In a bowl, stir together the eggs, melted butter or oil, applesauce, milk, and sugar.  Sprinkle the salt and baking powder over the mixture, and then add in all the oats. Stir thoroughly. Pour the mixture into the pan.  Then gently stir the berries into the batter when it’s already in the pan.  Frozen berries tend to bleed everywhere so be quite careful with them as you don’t want the oatmeal to become totally red or blue coloured.  I actually just dropped mine on the top so they weren’t throughout the final product, but it was still delicious.

Bake for 60 to 70 minutes, or until golden brown.  Check after 40 minutes or so because ovens can vary drastically and your pan size could be different.  Make sure a knife inserted in the centre comes out clean.

You can obviously eat some when it’s hot, but when it’s cooled, slice it however you want and wrap it in individual portions.

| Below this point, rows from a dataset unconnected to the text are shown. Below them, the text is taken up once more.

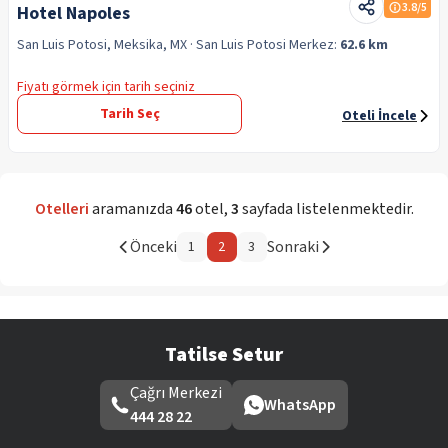
3.8
/5
Hotel Napoles
San Luis Potosi, Meksika, MX
· San Luis Potosi
Merkez:
62.6 km
Fiyatı görmek için tarih seçiniz
Tarih Seç
Oteli İncele
Otelleri
aramanızda
46
otel
,
3
sayfada listelenmektedir.
Önceki
Sonraki
1
2
3
Tatilse Setur
Çağrı Merkezi
WhatsApp
444 28 22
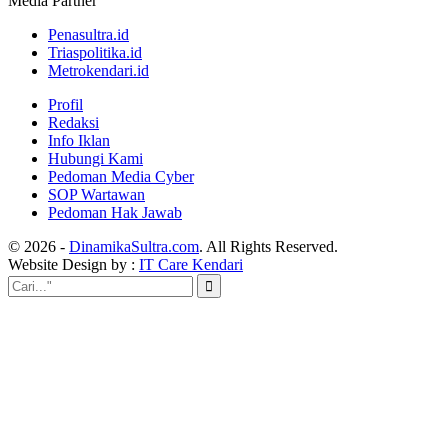
Media Partner
Penasultra.id
Triaspolitika.id
Metrokendari.id
Profil
Redaksi
Info Iklan
Hubungi Kami
Pedoman Media Cyber
SOP Wartawan
Pedoman Hak Jawab
© 2026 -
DinamikaSultra.com
. All Rights Reserved.
Website Design by :
IT Care Kendari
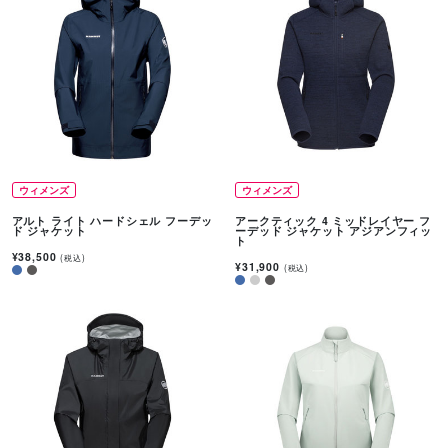
ウィメンズ
ウィメンズ
アルト ライト ハードシェル フーデッ
アークティック 4 ミッドレイヤー フ
ド ジャケット
ーデッド ジャケット アジアンフィッ
ト
¥38,500
(税込)
¥31,900
(税込)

I wrapped some of mine in foil and froze it to have another week.  When you want a slice, just reheat in the microwave, chop it up with a spoon a bit, and add milk if you like.  Sorted for breakfast!

IMG_7560Mixing the wet ingredients together

IMG_7561Adding in all the oats

IMG_7562Sprinkling all the berries on top

IMG_7564Golden brown and done

IMG_7570Cut into slices

Ok, so maybe this is a bit dessert-y for breakfast, but when I thought about it, there is actually very little sugar so I’ve decided to put it in the “nice” category.  This really was so good I could have just eaten it straight out of the pan.  The raspberries were fairly tart and balanced out nicely with the sweetness of the applesauce, and I just love that it was oatmeal but looked like a slice of cake. Obviously, you don’t have to eat it like a cake – I think it’s actually best when put in a bowl and crumbled up a bit so it’s more like actual oatmeal, and then all the berries get mixed in (as you can see mine were only the top since I didn’t want to stir them up in the pan and make the entire thing red).

Perhaps the best part of this whole recipe though is that it freezes so well so you can have ready made breakfasts for several days.  Oatmeal can be a bit time consuming to make on a rushed morning so being able to grab a slice of this and heat it up at work would be ideal.  And it tastes just as good reheated once it’s been in the freezer as it does from the pan!